> Instructions for the task
Return every line of the entries that includes the word "theories".

**** Data excerpts ****

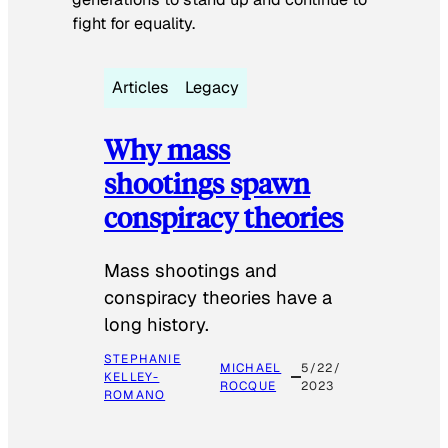
fight for equality.
Articles
Legacy
Why mass
shootings spawn
conspiracy theories
Mass shootings and
conspiracy theories have a
long history.
STEPHANIE
MICHAEL
5/22/
KELLEY-
ROCQUE
2023
ROMANO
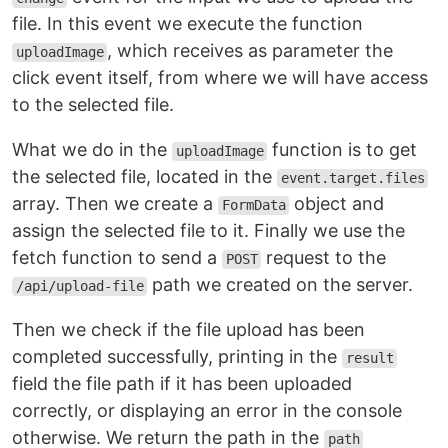
file. In this event we execute the function
, which receives as parameter the
uploadImage
click event itself, from where we will have access
to the selected file.
What we do in the
function is to get
uploadImage
the selected file, located in the
event.target.files
array. Then we create a
object and
FormData
assign the selected file to it. Finally we use the
fetch function to send a
request to the
POST
path we created on the server.
/api/upload-file
Then we check if the file upload has been
completed successfully, printing in the
result
field the file path if it has been uploaded
correctly, or displaying an error in the console
otherwise. We return the path in the
path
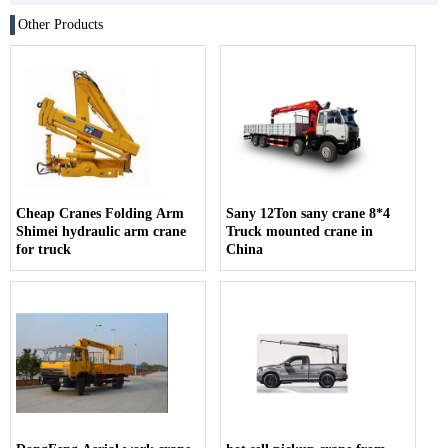
Other Products
Cheap Cranes Folding Arm
Sany 12Ton sany crane 8*4
Shimei hydraulic arm crane
Truck mounted crane in
for truck
China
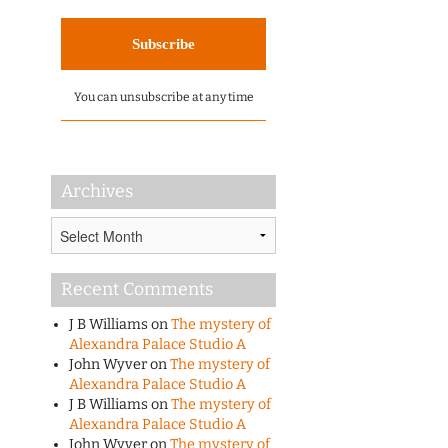
You can unsubscribe at any time
Archives
Archives
Recent Comments
J B Williams
on
The mystery of
Alexandra Palace Studio A
John Wyver
on
The mystery of
Alexandra Palace Studio A
J B Williams
on
The mystery of
Alexandra Palace Studio A
John Wyver
on
The mystery of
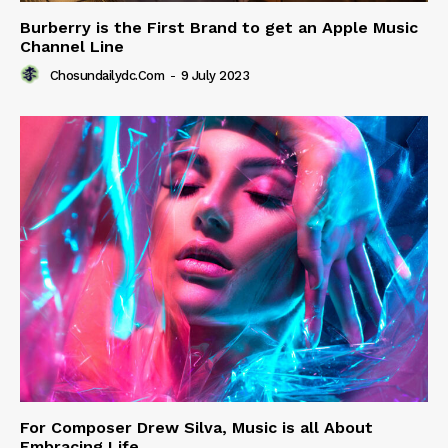
Burberry is the First Brand to get an Apple Music
Channel Line
Chosundailydc.com
-
9 July 2023
For Composer Drew Silva, Music is all About
Embracing Life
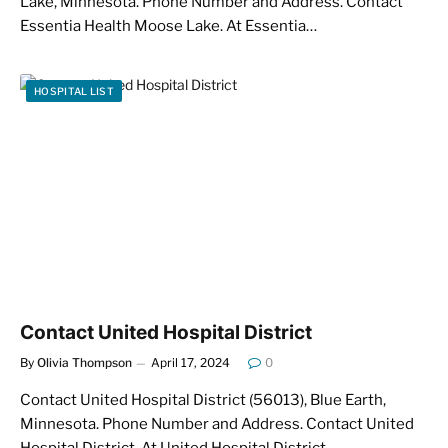
Lake, Minnesota. Phone Number and Address. Contact
Essentia Health Moose Lake. At Essentia…
HOSPITAL LIST
Contact United Hospital District
By
Olivia Thompson
April 17, 2024
0
Contact United Hospital District (56013), Blue Earth,
Minnesota. Phone Number and Address. Contact United
Hospital District. At United Hospital District,…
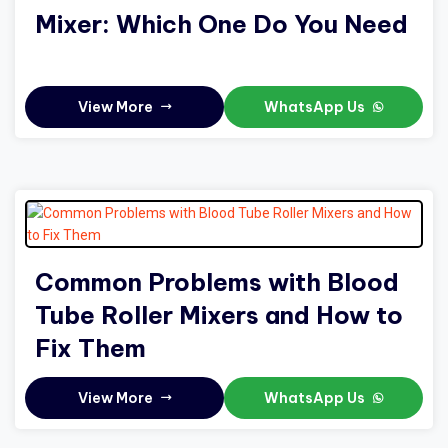
Mixer: Which One Do You Need
View More
WhatsApp Us
Common Problems with Blood
Tube Roller Mixers and How to
Fix Them
View More
WhatsApp Us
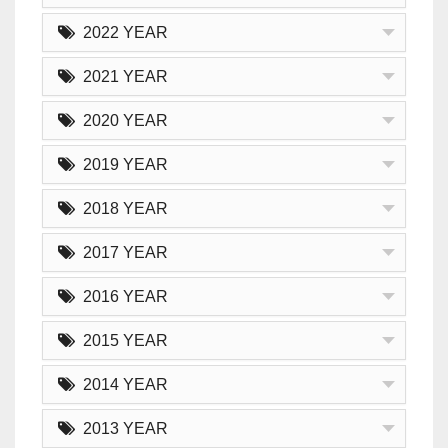
2022 YEAR
2021 YEAR
2020 YEAR
2019 YEAR
2018 YEAR
2017 YEAR
2016 YEAR
2015 YEAR
2014 YEAR
2013 YEAR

****

> Output
conspiracy theories
conspiracy theories have a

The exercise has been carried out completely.